The experimental results are listed in Table 1. We can see that the CE based method presents the highest accuracy among the traditional methods. We then check the interpretability of the models by counting how many recommended variables are selected. This time, CE did better again than all the other methods with 11 out of 13 recommended variables selected as shown in Figure 1.

Table 1. Performance of the models based on different methods

Model Accuracy (%) # Recommended variables
SVM (CE) 84.76 11
SVM (dCor) 82.76 9
SVM (dHSIC) 84.54 10
Stepwise GLM (AIC) 51.8 8
LASSO 79.2 -
Ridge Regression 63.0 -
Elastic Net 75.9 -
Adaptive LASSO 35.7 4

Figure1
Figure 1. The result by the CE method.

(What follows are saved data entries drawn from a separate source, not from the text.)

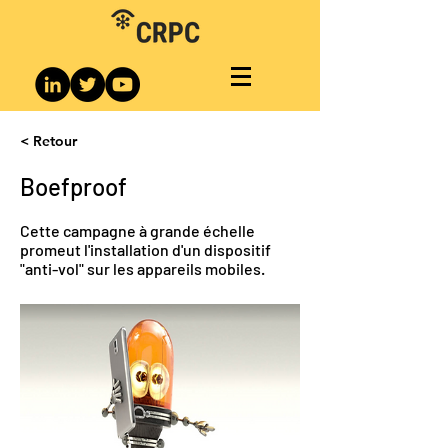
< Retour
Boefproof
Cette campagne à grande échelle
promeut l'installation d'un dispositif
"anti-vol" sur les appareils mobiles.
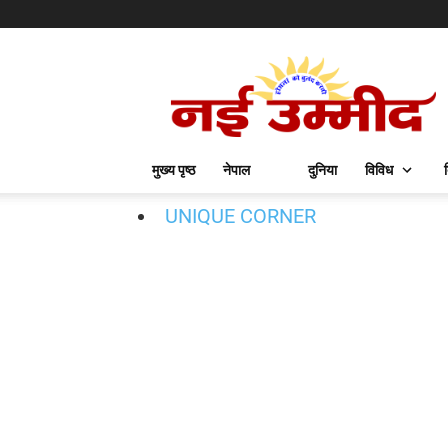
मुख्य पृष्ठ
नेपाल
दुनिया
विविध
UNIQUE CORNER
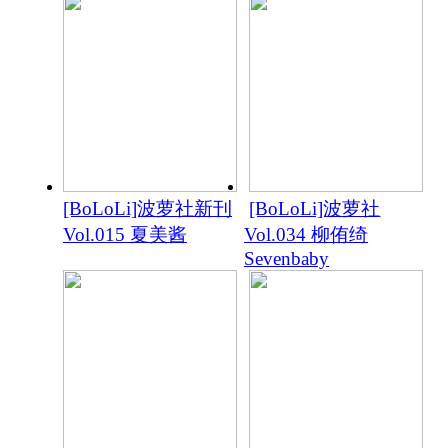
[BoLoLi]波萝社新刊
[BoLoLi]波萝社
Vol.015 夏美酱
Vol.034 柳侑绮
Sevenbaby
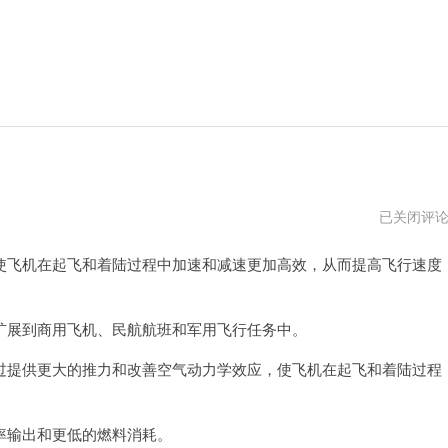
飞
已关闭评
机
聊
飞机在起飞和着陆过程中加速和减速更加高效，从而提高飞行速度
天
加
速
器
展到商用飞机、民航航班和军用飞行任务中。
提供更大的推力和改善空气动力学效应，使飞机在起飞和着陆过程
输出和更低的燃料消耗。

The variables above the red line are selected.

Summary

We proposed a method for VS with CE and showed its advantage over existing methods with the UCI heart disease dataset where the better new results were obtained in terms of predictability and interpretability.

To find out more, I invite you to read our paper titled “Variable selection with copula entropy” published in the Chinese Journal of Applied Probability and Statistics [3].


References

[1]
Jian Ma and Zengqi Sun. Mutual information is copula entropy. Tsinghua Science & Technology, 2011, 16(1): 51-54.
[2]
Dheeru Dua and Casey Graff. UCI Machine Learning Repository. Irvine, CA: University of California, School of Information and Computer Science. 2019. (accessed October 2021)
[3]
Jian Ma. Variable selection with copula entropy. Chinese Journal of Applied Probability and Statistics, 2021, 37(4): 405-420.